By Ron Knecht and Geoffrey Lawrence
Some people seem to have it all.
During our lives, we’ve noticed that many successful people we know in business also find time to stay physically fit, eat healthy diets, read broadly, soak up culture and stay well informed. And make a great home life for their children. The success of many high achieving people often isn’t confined to just one area of life but extends to a number of dimensions.
We often try to emulate these role models, and what we’ve learned is relatively simple: Successes and struggles in life stem much from the habits people adopt. People who plan their time and dedicate it to achieving different things throughout each day tend to lead happy, balanced and prosperous lives.
We were reminded of this lesson in a different way recently when we came across a revealing statistic from the National Endowment for Financial Education: About 70 percent of lottery winners go broke within seven years of winning. Many actually wind up in worse shape than before they won. Rates of addiction and suicide are alarmingly high among this group, even though they’re commonly called “lucky.”
Financially educated individuals tend not to play out of recognition that the odds of winning are lower than being struck by lightning; so with near certainty the outcome will be the loss of a dollar. It’s better to invest that dollar into an income-producing asset like stocks or bonds.
Likewise, wealthy folks tend not play both because they understand this principle and because they have no immediate desperate need for money. In most cases, a thorough understanding of the low odds of winning such games leads them to habits that keep them from desperation.
So lotteries involve what economists call “adverse selection” of players: that is, they tend to be played primarily by less financially sophisticated and wealthy individuals. Academic research confirms this, noting that lottery spending is concentrated heavily among the lowest third of households by income.
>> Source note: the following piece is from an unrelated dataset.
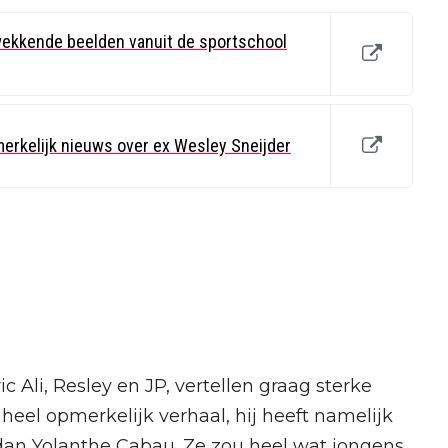
wekkende beelden vanuit de sportschool
erkelijk nieuws over ex Wesley Sneijder
 Ali, Resley en JP, vertellen graag sterke
heel opmerkelijk verhaal, hij heeft namelijk
an Yolanthe Cabau. Ze zou heel wat jongens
Also, lottery players tend to come from younger age demographics, people who presumably also have less financial experience.
As a result, people who win (against ridiculous odds) often instantly come into a large fortune without having developed healthy and productive habits. In fact, academic studies show a strong correlation between gambling pathology and alcohol or drug abuse.
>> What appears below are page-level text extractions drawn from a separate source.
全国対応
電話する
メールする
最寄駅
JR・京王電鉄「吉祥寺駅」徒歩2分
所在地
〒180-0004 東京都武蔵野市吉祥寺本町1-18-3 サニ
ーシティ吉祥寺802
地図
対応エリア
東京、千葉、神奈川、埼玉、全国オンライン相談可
In other words, many lottery players (and winners) have developed extremely unproductive and personally destructive lifestyle habits that don’t necessarily disappear when they win. To the contrary, lottery winnings often fuel these habits for a time, until the winnings are exhausted.
Lottery winners also frequently pay heavy amounts of taxes due to their lack of financial sophistication. Many winners, for instance, make large gifts to their friends or show off with profligate purchases without realizing all the tax consequences, such as gifts being taxable to the giver and not the recipient. Others make imprudent or uninformed investments that don’t pan out.
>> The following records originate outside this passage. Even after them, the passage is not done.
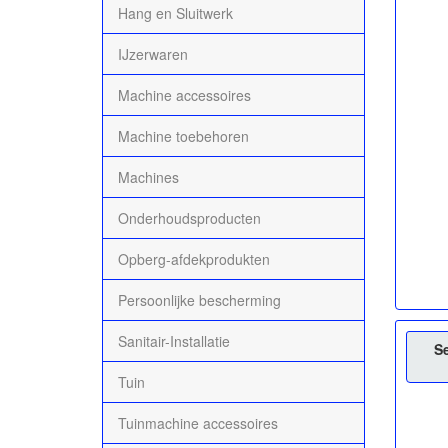
Hang en Sluitwerk
IJzerwaren
Machine accessoires
Machine toebehoren
Machines
Onderhoudsproducten
Opberg-afdekprodukten
Persoonlijke bescherming
Sanitair-Installatie
S
Tuin
Tuinmachine accessoires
A notable study in 1978 found lottery winners characterized themselves as less happy and less fulfilled than other randomly selected people.
These are sad cases. But they reinforce to us the lesson that happiness and success in life depend on the adoption of healthy and productive habits, including regular and disciplined study of a wide range of topics.
Recognizing the adverse selection inherent to lotteries, winners are effectively case studies in what happens when wealth is randomly bestowed upon an individual with poor habits. Statistics show that within a short time his poor habits will again render him poor. But healthy and productive habits have elevated many folks from humble beginnings to high levels of wealth and success.
That’s why we teach our children to choose heroes based on the richness of their habits and discipline and not the richness of their bank account. Poor habits cause even the largest family fortunes to wane. Justin Bieber and Miley Cyrus will not be held up to Geoff’s children as role models and Ron’s 15-year-old daughter rejected them herself (without any coaching) some time ago.
Nathaniel Hawthorne said, “Families are always rising and falling in America.” However, some families, such as the Adams family of Massachusetts, seem to pass along good habits and success from one generation to another.
Ron Knecht is Nevada Controller. Geoffrey Lawrence is Assistant Controller.